Ypsomed even makes it commendably easy for customers to adhere to its recycling policy. With the OmniPod, for example, users can wear the pod fora maximum of only 3 days, after which it has to be replaced, so the company offers a recycling program, even supplying customers with a postage-paid recycling box in which to return their pods free of charge.
“Reliable, long-term and stable partnerships are crucial.” – Simon Michel
It is no surprise to discover this synergy extends to the partners Simon chooses to work with. “Medical devices cannot easily be changed because the product is defined in all its details. It’s registered with a noted body like the FDA or EMA, and that prevents change. In our industry, it’s impossible to launch products and then enhance them while they are on the market, like the software industry. We can only launch finished, user-tested products. Therefore, reliable, long-term and stable partnerships are crucial for smooth operation and production because we simply cannot change the components. That means the selection of a partner or supplier requires in-depth analysis, and we have to ensure they will still be around in 10 years time. That really is essential.

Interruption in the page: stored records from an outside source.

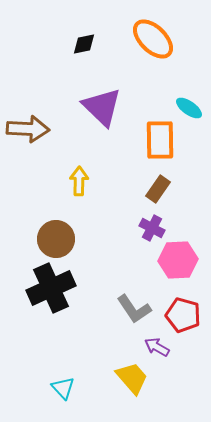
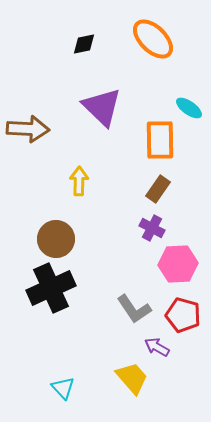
pink hexagon: moved 4 px down
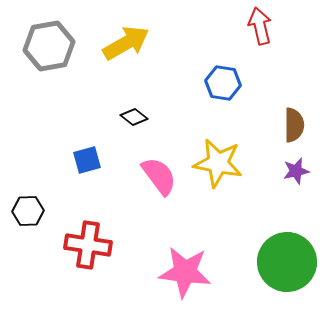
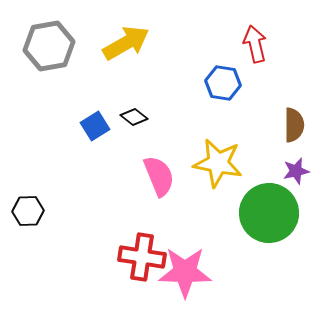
red arrow: moved 5 px left, 18 px down
blue square: moved 8 px right, 34 px up; rotated 16 degrees counterclockwise
pink semicircle: rotated 15 degrees clockwise
red cross: moved 54 px right, 12 px down
green circle: moved 18 px left, 49 px up
pink star: rotated 6 degrees counterclockwise
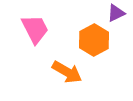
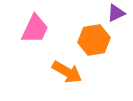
pink trapezoid: rotated 52 degrees clockwise
orange hexagon: rotated 20 degrees clockwise
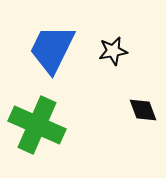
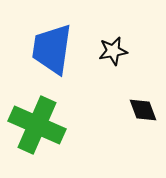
blue trapezoid: rotated 18 degrees counterclockwise
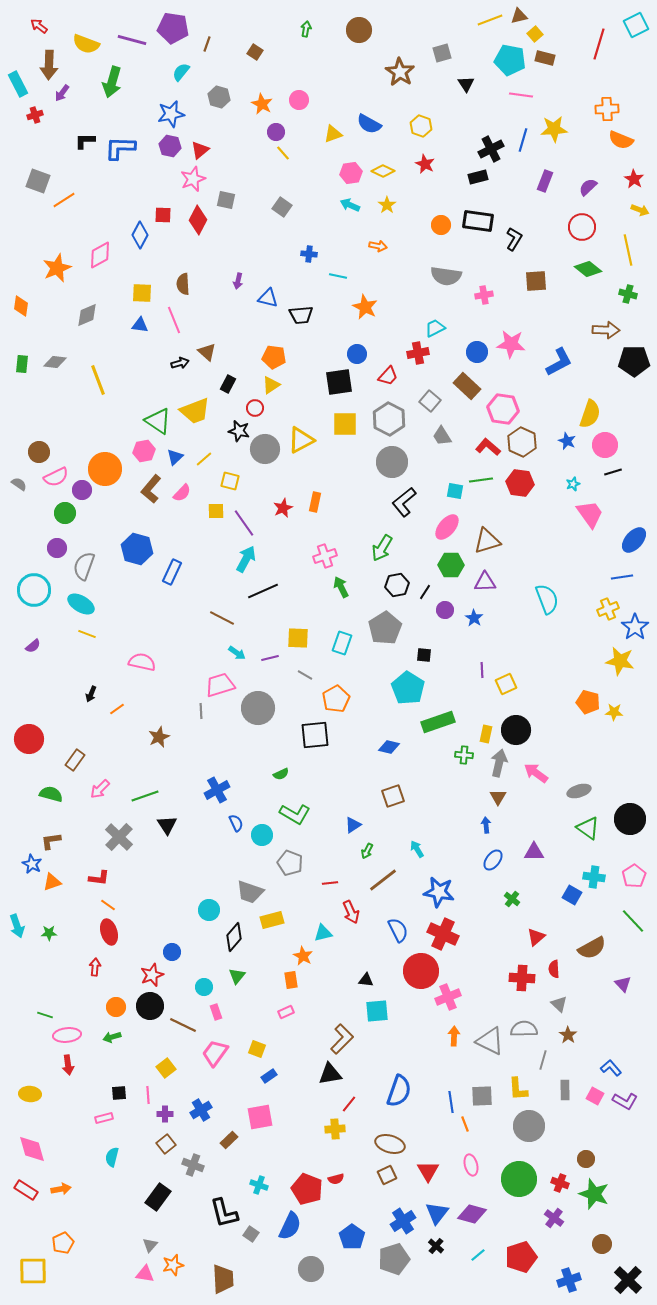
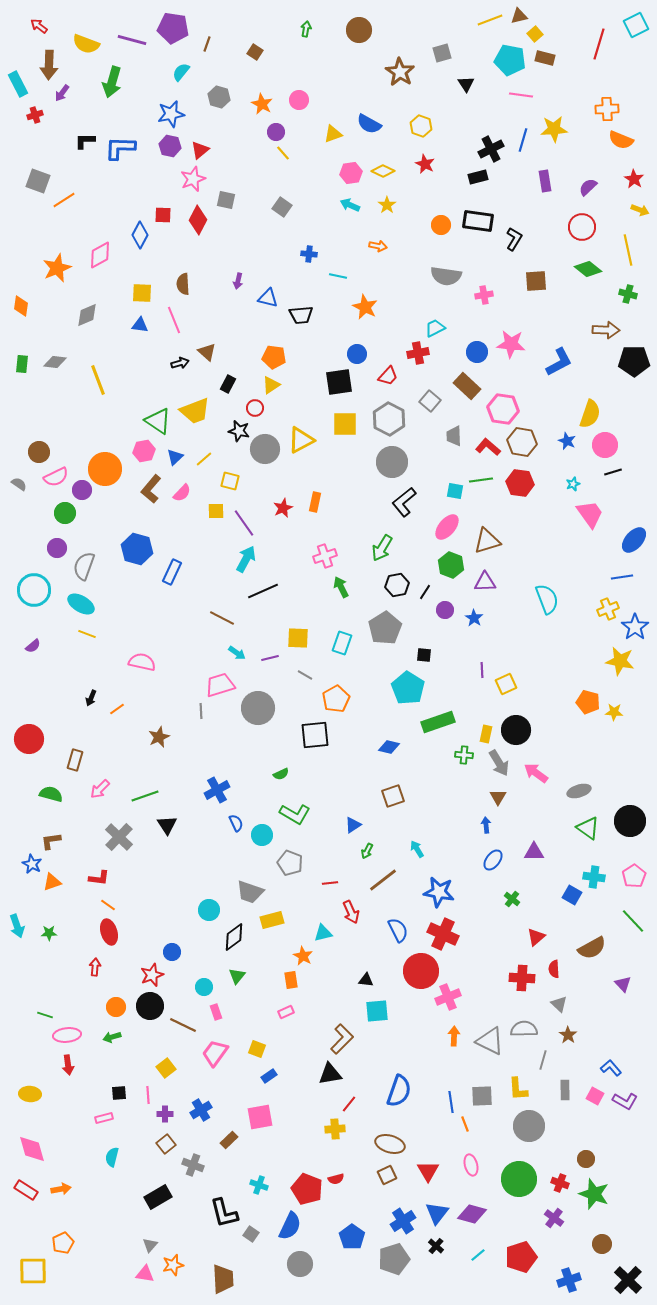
purple rectangle at (545, 181): rotated 30 degrees counterclockwise
gray trapezoid at (442, 436): moved 12 px right; rotated 30 degrees clockwise
brown hexagon at (522, 442): rotated 16 degrees counterclockwise
green hexagon at (451, 565): rotated 20 degrees clockwise
black arrow at (91, 694): moved 4 px down
brown rectangle at (75, 760): rotated 20 degrees counterclockwise
gray arrow at (499, 763): rotated 136 degrees clockwise
black circle at (630, 819): moved 2 px down
black diamond at (234, 937): rotated 12 degrees clockwise
black rectangle at (158, 1197): rotated 24 degrees clockwise
gray circle at (311, 1269): moved 11 px left, 5 px up
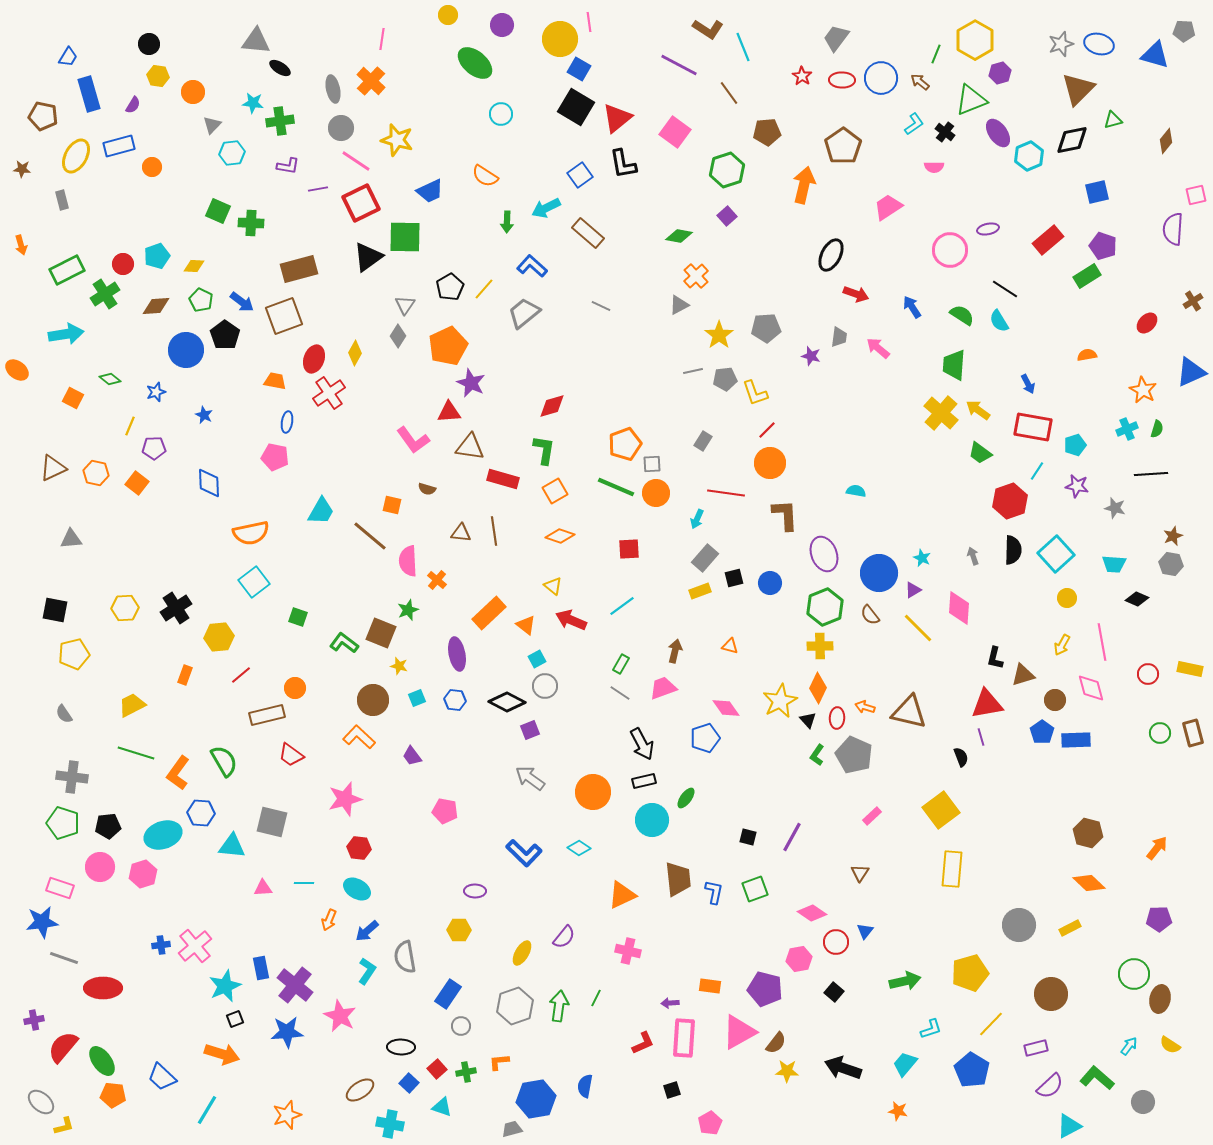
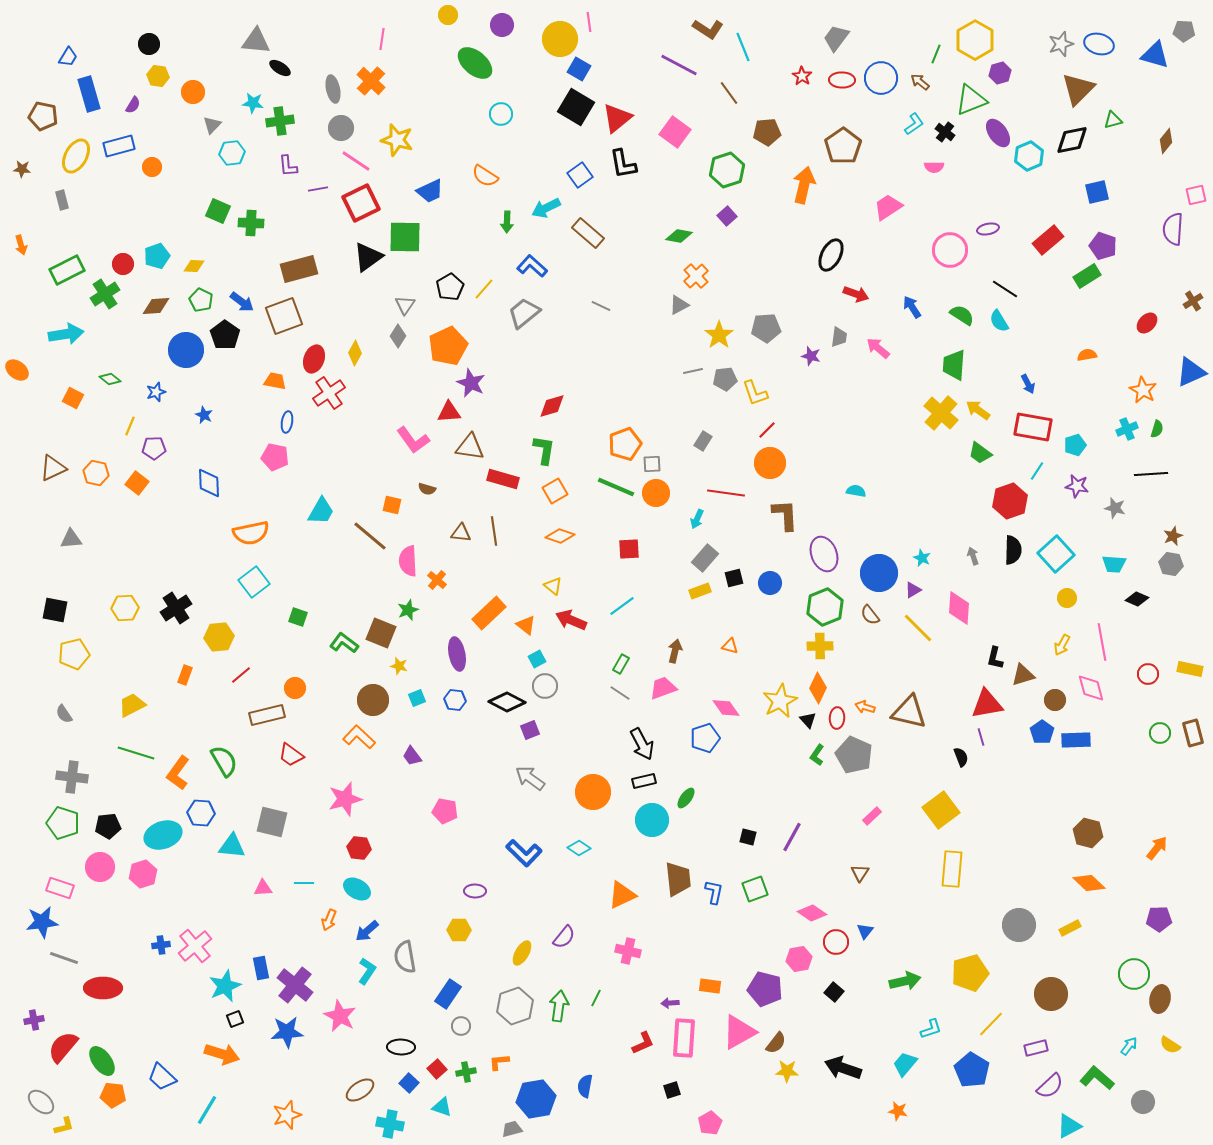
purple L-shape at (288, 166): rotated 75 degrees clockwise
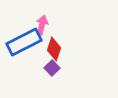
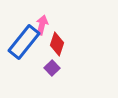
blue rectangle: rotated 24 degrees counterclockwise
red diamond: moved 3 px right, 5 px up
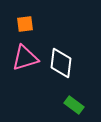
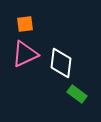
pink triangle: moved 4 px up; rotated 8 degrees counterclockwise
green rectangle: moved 3 px right, 11 px up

“Take Maxon Motors, for example, who make the motor drive for our pumps. It is a very important partner. We really are more than married! I mean, imagine if Maxon went bankrupt. We would have to exchange the motor drive and create a new product; it would be a multimillion-franc project. So this has to be a very close interaction, and we’re very pleased with the work and support we get from Maxon; they have detailed technical knowledge. And it’s not just a supplier relationship; we worked together in the early development stage of the project, which can take up to 5 years. Their experts helped us a great deal to build a better insulin pump, so it’s been a long relationship.
“Sortimat is also an important partner because they are our main supplier of high-automated assembly lines. These assembly lines have to last for 10 or more years, and once again you need a very strong connection because once you install such a large assembly line, you are stuck with it. That means it’s essential to work together in the early design of that line, whether for pens, needles or infusion sets, to make sure it really works.
“Meanwhile, Sauter has been a great partner in the development of our YpsoMate auto-injector platforms. They specialise in springs, core components of some of our injection systems platforms. Those platforms live for 10 or more years also, so again a stable, long-term marriage is essential.”
When divorce is off the table, choosing the right relationships is a massive responsibility, but it’s clear that responsibility is what Simon relishes above every other aspect of his role.
“It’s a huge privilege to be able to decide, with a team of course, the direction in which we’re heading,” he says. “Owning a major part of the company gives me ultimate freedom, but also ultimate responsibility. My whole life I’ve embraced that — whether in school, sports or within my own family.”
That responsibility includes having the self-awareness to know he is the right fit for his role. “It may be that in the future we’ll have another CEO, but at the moment I have a strong market, customer and fact-based orientation, and I’ll continue serving as CEO as long as I remain the best for this job.”